Портрет чужой — отзывы о Клоссовском как человеке всегда были редки, слишком он сдержан и сложен, но дадим слово его близкому другу Жоржу Перро: «В нем нет ничего сентиментального. Он боязлив в дружбе. Потому что повелителен. Этот человек никогда не станет вашим другом. Но вы его — вполне могли бы стать. Если ему угодно. Но скорее — его сообщником, доверенным лицом, втянутым в его дела наперсником. Незауряден. Знакомство с ним невозможно забыть, и какое странное, какое неожиданное подтверждение тому, что я пытаюсь нашарить: год назад, когда мы собирались выйти из автобуса, какой-то крестьянин обернулся к П. К., которого никогда и в глаза не видывал, и безо всякого предупреждения вдруг сказал ему: «У вас, сударь, совершенно необыкновенная улыбка!». Да. И не эту ли же самую улыбку я нахожу и в его творчестве, которое может давать повод стольким интерпретациям, но ее никуда не выкинуть. Улыбка всегда присутствует в нем словно нежная нота, не всегда одинаково насыщенная, ибо подчас на нее набегает тень злокозненности; улыбка, которая обволакивает, оберегает, затеняет…».
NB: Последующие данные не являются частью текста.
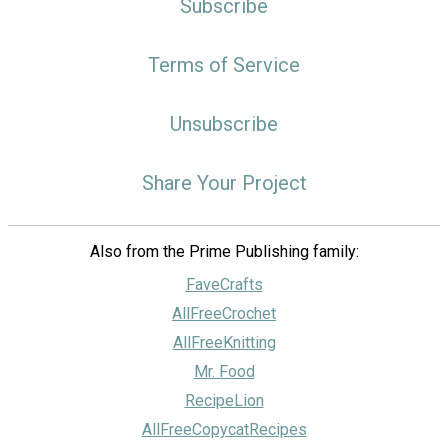
Subscribe
Terms of Service
Unsubscribe
Share Your Project
Also from the Prime Publishing family:
FaveCrafts
AllFreeCrochet
AllFreeKnitting
Mr. Food
RecipeLion
AllFreeCopycatRecipes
И, наконец, собственно о художнике.
Стиль рисунков Клоссовского с годами меняется слабо, хотя и можно выделить в его живописи (мы в очередной раз не отличаем ее от графики) определенные периоды. С чисто ремесленной стороны за каждым его рисунком стоит огромный труд: чтобы покрыть сетью тончайших разноцветных линий, большинство из которых находится художником в процессе проб, огромный лист (как правило, формат его рисунков варьируется от полутора метров на метр до двух метров на полтора) не владеющему академически поставленным рисунком любителю требуется масса усилий и усидчивости. По живописной манере они столь же несвоевременны — причем во все времена, — как и мысль (в отличие от Ницше, все же не готовая назвать себя размышлениями), как и книги Клоссовского; их стиль идет вразрез как с академизмом, так и, в еще большей степени, с антиакадемизмом. Сам Клоссовски всегда подчеркивал, что в своей живописи опирается на многовековую традицию, ведущую от поздних римских фресок и мастеров итальянского Ренессанса и, добавим, маньеризма к академизму театрализованных полотен Давида и неоклассицизму Энгра, но при этом многим обязан и визионерам-одиночкам — Блейку и, особенно, Фюсли. Приходят на ум и другие имена, близко соприкасающиеся с его живописью той или иной своей гранью: рисованные истории Клингера, паутинные рисунки обнаженных Климта, темный пафос идиосинкразии Кубина… И, наконец, Клоссовски в своей живописи так же провокационно намекает на искусительность находящейся где-то рядом с ним и, стало быть, с нами, за неуловимой, но никогда не переступаемой гранью, порнографии, как поступает его младший брат с эротикой.
И на самый конец, все же, мой собственный взгляд: Клоссовски представляется мне одновременно зрелым — какой-то гипертрофированной зрелостью, включающей в себя и старость, но ни коим образом к старости не сводящейся; и юным — той детскостью, которая за чтением «Айвенго» еще с трудом провидит приближающееся отрочество и страстно и с опаской его предвкушает; чудовищно искушенным в путях культуры и совершенно, хронически неискушенным, вечно девственным в том, что предстоит ему самому.